(Saved data entries)
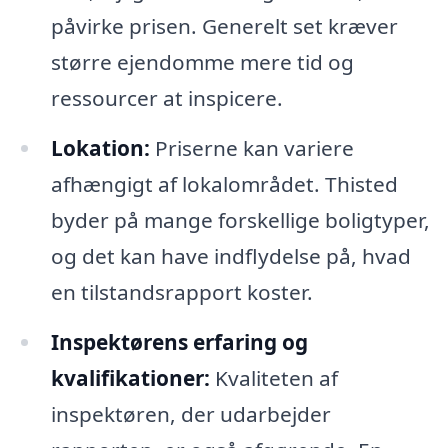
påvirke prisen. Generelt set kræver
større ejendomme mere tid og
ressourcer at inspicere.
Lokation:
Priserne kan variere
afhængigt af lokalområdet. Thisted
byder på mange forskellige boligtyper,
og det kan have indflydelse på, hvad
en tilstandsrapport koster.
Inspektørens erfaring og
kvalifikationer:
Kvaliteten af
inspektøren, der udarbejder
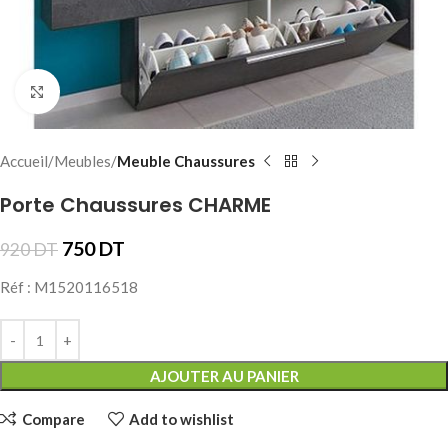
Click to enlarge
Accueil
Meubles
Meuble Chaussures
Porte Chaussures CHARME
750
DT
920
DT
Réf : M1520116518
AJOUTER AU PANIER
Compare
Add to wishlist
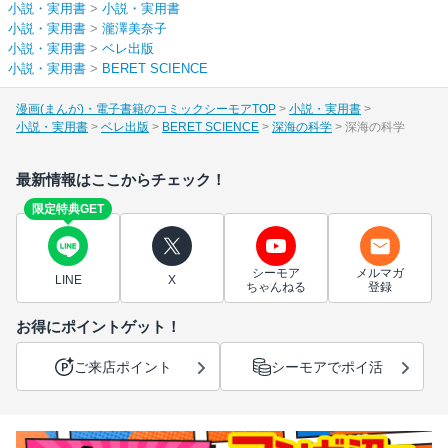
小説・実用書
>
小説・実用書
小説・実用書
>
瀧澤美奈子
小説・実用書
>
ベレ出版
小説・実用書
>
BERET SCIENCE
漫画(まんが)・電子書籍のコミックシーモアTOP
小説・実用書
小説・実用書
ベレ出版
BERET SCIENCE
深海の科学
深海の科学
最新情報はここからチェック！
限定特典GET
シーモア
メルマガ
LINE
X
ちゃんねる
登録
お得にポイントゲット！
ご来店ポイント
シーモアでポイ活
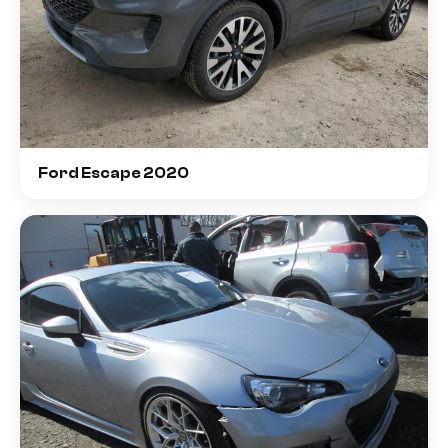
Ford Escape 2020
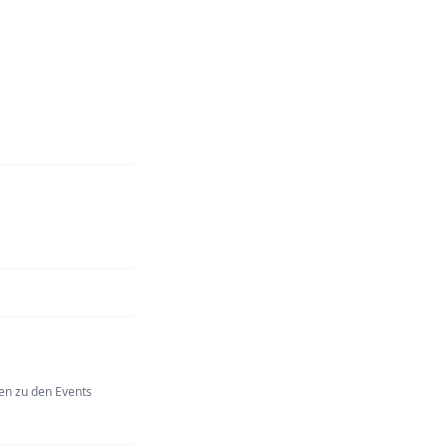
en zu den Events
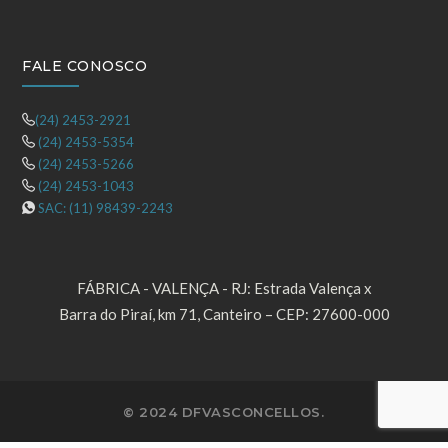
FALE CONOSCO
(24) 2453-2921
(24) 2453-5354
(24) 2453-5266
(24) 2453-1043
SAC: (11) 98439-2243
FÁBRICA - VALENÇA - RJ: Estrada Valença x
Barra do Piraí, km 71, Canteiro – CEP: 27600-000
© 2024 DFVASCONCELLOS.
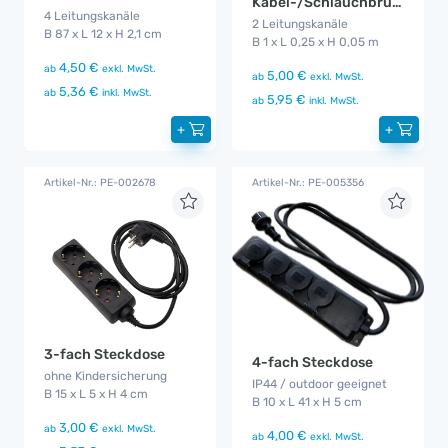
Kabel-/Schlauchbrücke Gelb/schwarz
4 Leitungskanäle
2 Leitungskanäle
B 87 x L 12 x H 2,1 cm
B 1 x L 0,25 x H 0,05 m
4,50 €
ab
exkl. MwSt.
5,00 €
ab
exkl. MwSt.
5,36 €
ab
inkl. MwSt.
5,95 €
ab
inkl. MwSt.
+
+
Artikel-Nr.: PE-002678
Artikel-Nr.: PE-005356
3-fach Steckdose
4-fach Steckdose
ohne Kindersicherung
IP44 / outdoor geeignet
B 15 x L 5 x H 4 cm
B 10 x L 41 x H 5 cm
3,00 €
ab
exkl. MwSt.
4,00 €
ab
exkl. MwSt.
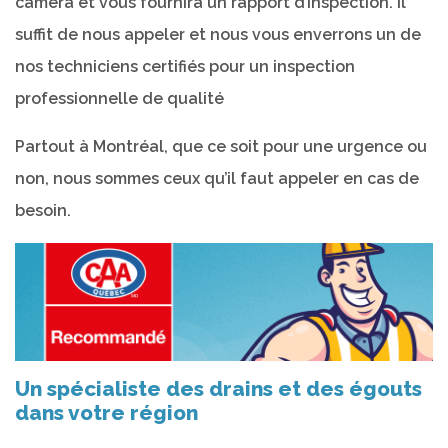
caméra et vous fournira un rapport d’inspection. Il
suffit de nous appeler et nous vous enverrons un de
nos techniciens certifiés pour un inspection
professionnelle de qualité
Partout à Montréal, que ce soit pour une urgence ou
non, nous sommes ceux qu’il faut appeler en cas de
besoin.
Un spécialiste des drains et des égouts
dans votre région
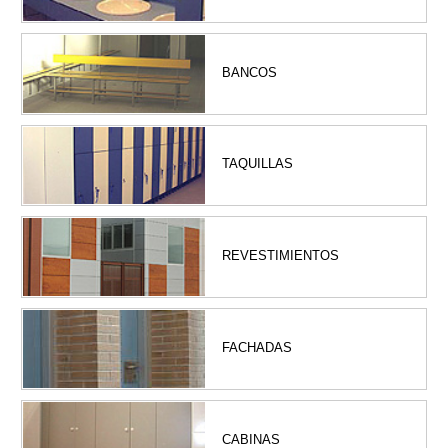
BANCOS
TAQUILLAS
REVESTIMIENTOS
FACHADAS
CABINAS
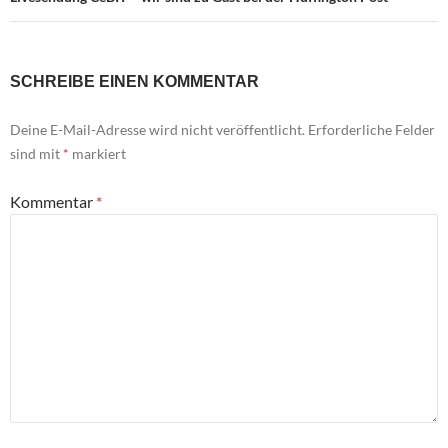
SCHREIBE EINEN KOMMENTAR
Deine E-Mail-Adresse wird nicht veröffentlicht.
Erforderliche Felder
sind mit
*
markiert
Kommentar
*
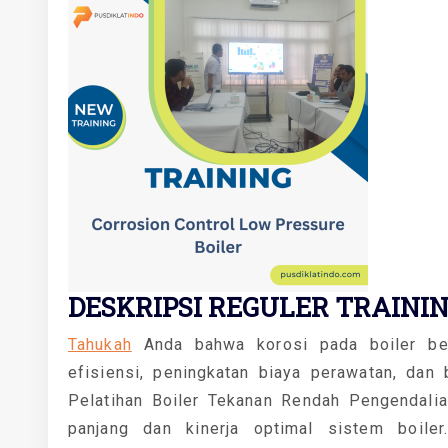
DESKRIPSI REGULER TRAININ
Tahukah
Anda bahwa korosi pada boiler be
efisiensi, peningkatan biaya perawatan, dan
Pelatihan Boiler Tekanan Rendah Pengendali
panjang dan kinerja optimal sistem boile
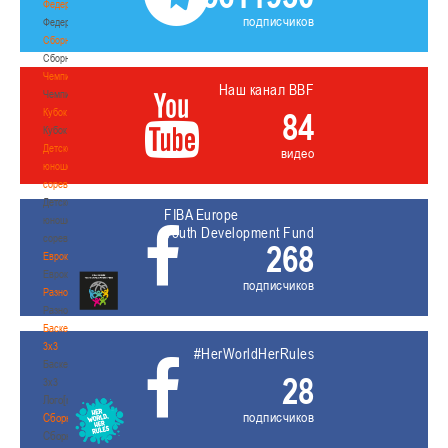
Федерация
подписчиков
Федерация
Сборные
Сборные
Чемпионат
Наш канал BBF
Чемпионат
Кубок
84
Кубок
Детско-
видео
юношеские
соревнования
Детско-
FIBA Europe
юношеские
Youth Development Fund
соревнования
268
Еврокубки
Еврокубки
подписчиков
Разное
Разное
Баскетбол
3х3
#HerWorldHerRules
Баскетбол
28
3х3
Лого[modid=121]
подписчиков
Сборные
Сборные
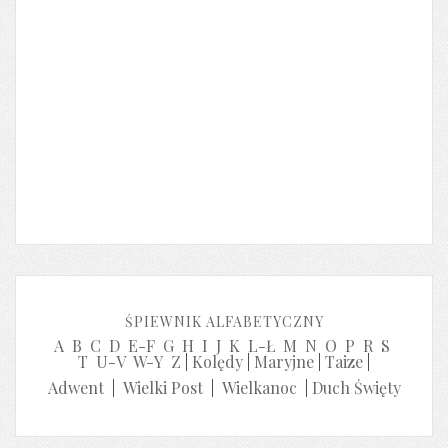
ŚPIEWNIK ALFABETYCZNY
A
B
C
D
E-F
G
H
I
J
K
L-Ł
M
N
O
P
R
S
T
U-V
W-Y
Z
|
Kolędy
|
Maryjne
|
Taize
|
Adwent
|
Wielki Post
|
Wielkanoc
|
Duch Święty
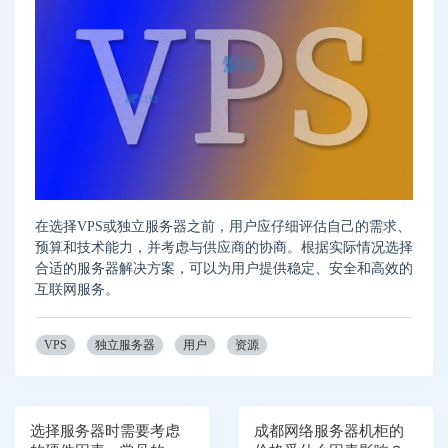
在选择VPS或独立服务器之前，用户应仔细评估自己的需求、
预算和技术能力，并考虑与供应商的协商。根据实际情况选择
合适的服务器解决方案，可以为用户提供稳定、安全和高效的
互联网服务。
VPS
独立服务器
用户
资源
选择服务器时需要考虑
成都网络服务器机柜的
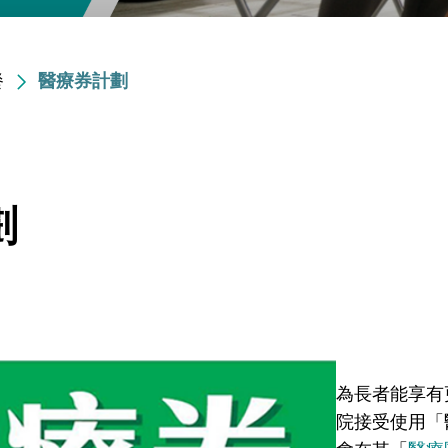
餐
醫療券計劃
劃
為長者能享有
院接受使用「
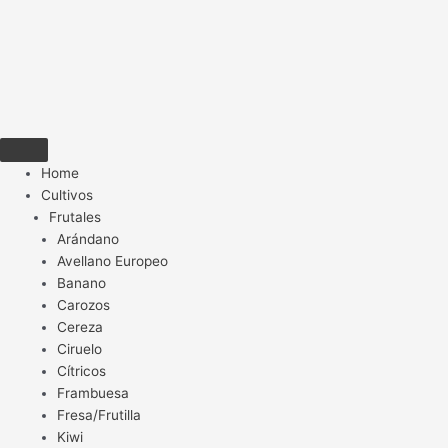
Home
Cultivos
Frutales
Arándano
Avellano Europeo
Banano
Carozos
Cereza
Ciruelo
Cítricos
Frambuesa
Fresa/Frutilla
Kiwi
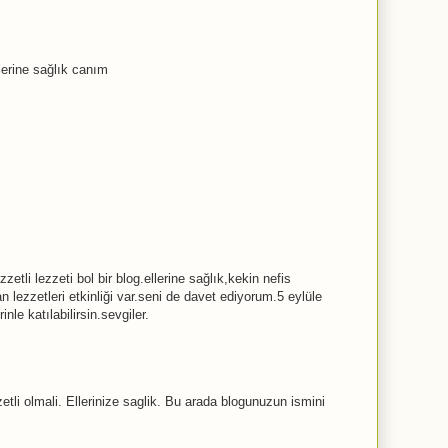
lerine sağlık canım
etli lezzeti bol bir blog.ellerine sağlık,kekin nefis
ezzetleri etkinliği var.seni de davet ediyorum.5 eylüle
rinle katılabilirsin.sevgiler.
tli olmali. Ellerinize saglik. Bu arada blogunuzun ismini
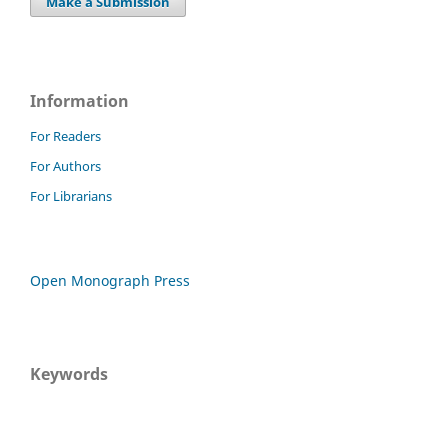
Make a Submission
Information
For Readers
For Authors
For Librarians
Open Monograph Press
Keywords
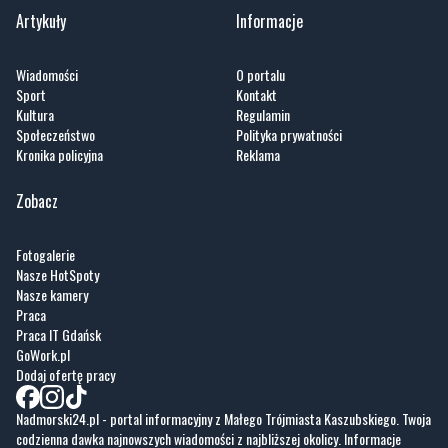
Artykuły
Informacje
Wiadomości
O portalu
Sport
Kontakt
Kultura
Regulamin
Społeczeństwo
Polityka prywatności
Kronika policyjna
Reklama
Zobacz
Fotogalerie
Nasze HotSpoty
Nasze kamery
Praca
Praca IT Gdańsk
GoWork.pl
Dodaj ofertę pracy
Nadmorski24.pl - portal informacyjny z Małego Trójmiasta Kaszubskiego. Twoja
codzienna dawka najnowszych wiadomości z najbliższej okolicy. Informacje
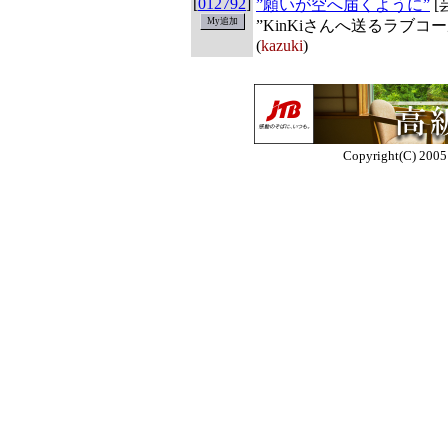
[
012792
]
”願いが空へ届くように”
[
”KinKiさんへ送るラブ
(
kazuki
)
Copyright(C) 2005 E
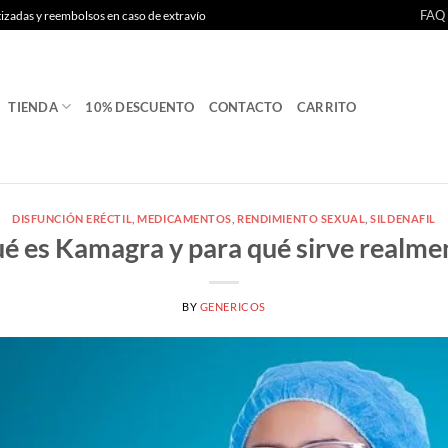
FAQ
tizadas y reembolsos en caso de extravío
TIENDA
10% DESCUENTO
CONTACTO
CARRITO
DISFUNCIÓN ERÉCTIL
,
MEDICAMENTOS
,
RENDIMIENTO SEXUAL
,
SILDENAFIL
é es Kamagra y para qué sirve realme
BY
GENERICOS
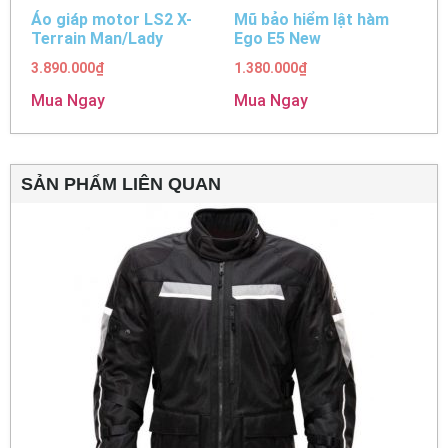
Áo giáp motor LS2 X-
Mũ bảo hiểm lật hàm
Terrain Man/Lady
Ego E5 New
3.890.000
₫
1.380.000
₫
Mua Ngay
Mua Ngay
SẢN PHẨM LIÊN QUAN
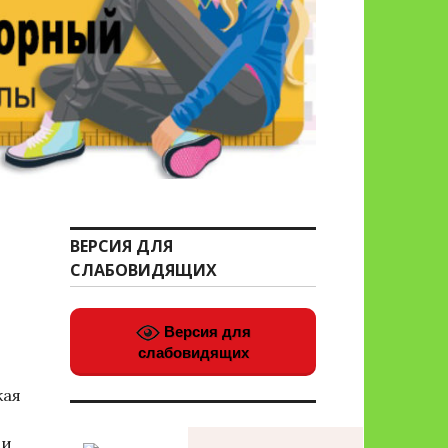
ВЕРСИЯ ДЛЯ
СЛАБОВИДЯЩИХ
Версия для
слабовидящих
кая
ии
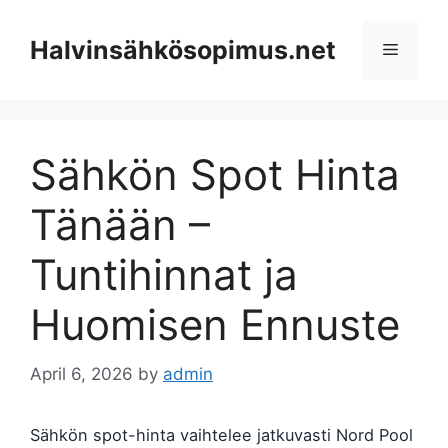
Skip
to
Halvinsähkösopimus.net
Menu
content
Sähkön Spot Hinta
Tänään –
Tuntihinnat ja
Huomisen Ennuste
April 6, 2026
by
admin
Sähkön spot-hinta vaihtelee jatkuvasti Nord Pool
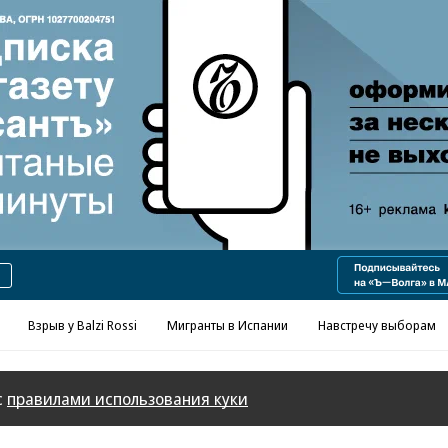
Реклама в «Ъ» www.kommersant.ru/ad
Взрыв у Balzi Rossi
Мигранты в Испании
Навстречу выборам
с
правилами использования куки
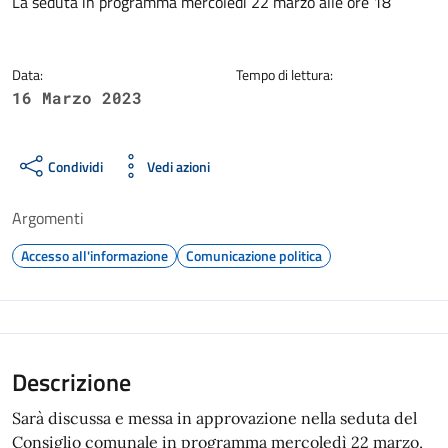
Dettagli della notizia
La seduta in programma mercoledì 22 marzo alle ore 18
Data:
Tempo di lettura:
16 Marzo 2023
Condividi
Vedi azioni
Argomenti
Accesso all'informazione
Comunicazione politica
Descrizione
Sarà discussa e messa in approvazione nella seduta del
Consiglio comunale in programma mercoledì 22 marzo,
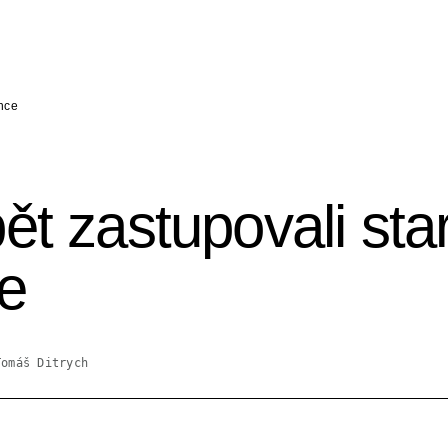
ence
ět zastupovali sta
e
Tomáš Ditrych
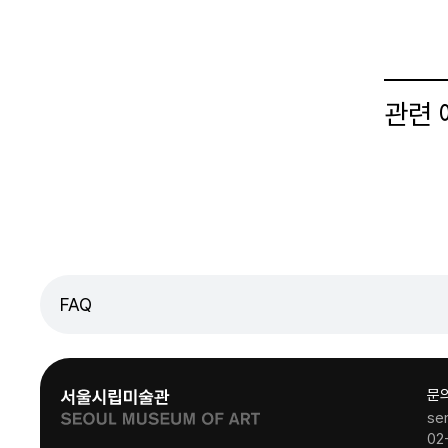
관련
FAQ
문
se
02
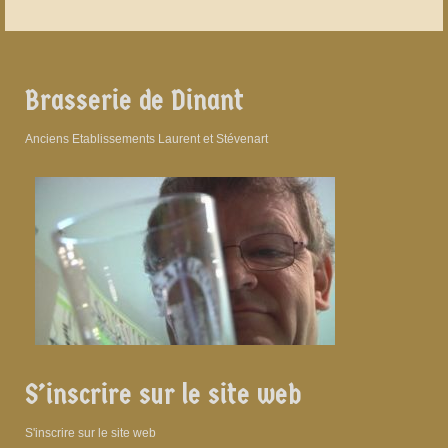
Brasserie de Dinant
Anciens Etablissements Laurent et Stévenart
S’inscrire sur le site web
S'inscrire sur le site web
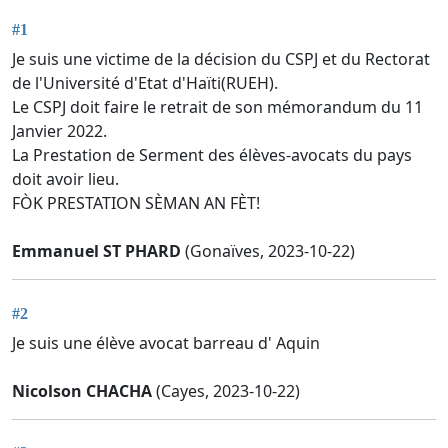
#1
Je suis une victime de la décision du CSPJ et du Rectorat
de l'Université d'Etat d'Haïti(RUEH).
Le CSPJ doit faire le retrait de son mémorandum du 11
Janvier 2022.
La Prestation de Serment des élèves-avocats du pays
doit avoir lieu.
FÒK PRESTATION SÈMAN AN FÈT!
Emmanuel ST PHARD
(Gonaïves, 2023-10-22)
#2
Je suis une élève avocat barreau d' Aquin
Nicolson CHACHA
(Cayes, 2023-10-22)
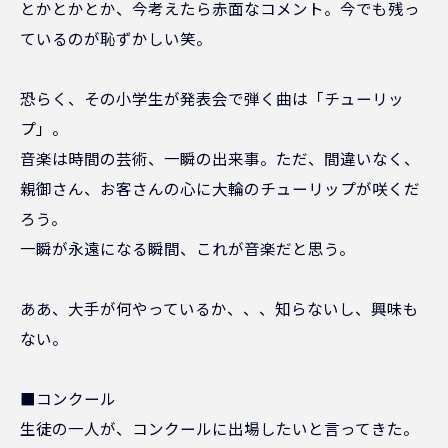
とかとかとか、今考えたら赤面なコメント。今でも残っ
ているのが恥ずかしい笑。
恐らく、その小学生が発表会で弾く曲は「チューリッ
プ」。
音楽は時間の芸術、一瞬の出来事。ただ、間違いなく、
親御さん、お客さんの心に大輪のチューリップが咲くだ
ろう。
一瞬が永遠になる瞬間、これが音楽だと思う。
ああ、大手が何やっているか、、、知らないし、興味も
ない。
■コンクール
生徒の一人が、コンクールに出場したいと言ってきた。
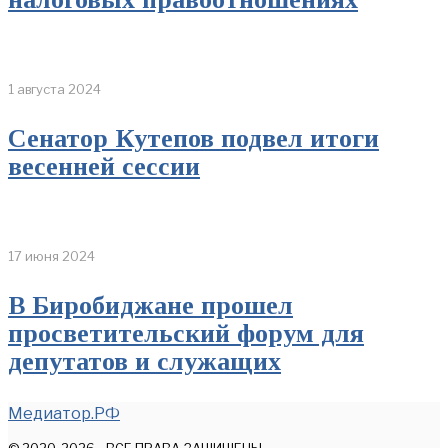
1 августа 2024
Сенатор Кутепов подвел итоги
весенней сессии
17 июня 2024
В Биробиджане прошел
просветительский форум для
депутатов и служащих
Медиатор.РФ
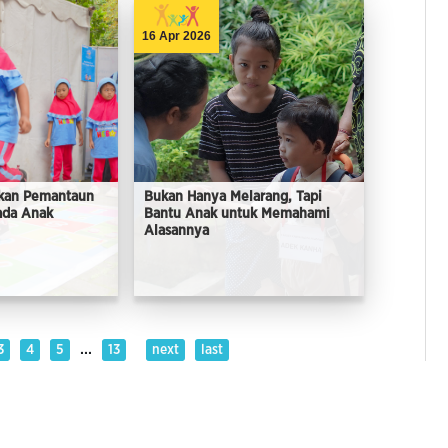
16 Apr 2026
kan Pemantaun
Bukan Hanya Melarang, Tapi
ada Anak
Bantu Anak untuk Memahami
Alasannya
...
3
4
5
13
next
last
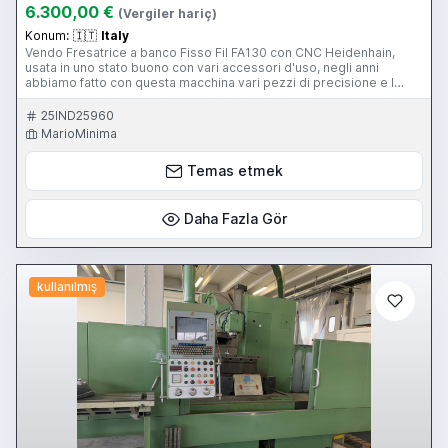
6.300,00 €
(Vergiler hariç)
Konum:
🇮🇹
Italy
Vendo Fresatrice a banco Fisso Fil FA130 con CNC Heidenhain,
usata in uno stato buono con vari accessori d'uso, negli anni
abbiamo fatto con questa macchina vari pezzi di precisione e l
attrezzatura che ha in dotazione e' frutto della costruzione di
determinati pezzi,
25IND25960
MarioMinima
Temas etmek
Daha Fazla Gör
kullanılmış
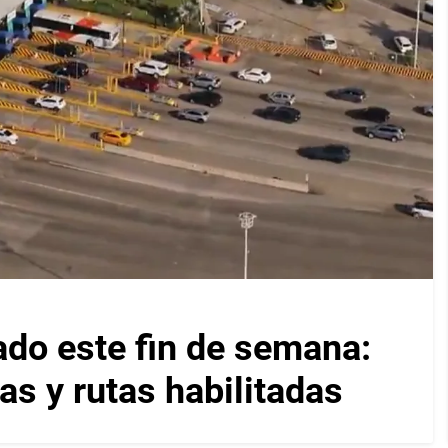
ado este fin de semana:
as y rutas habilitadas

### What is needed
Go through the entries above and copy each line holding the string "Leitungskanäle".

### Response to this exercise
4 Leitungskanäle
2 Leitungskanäle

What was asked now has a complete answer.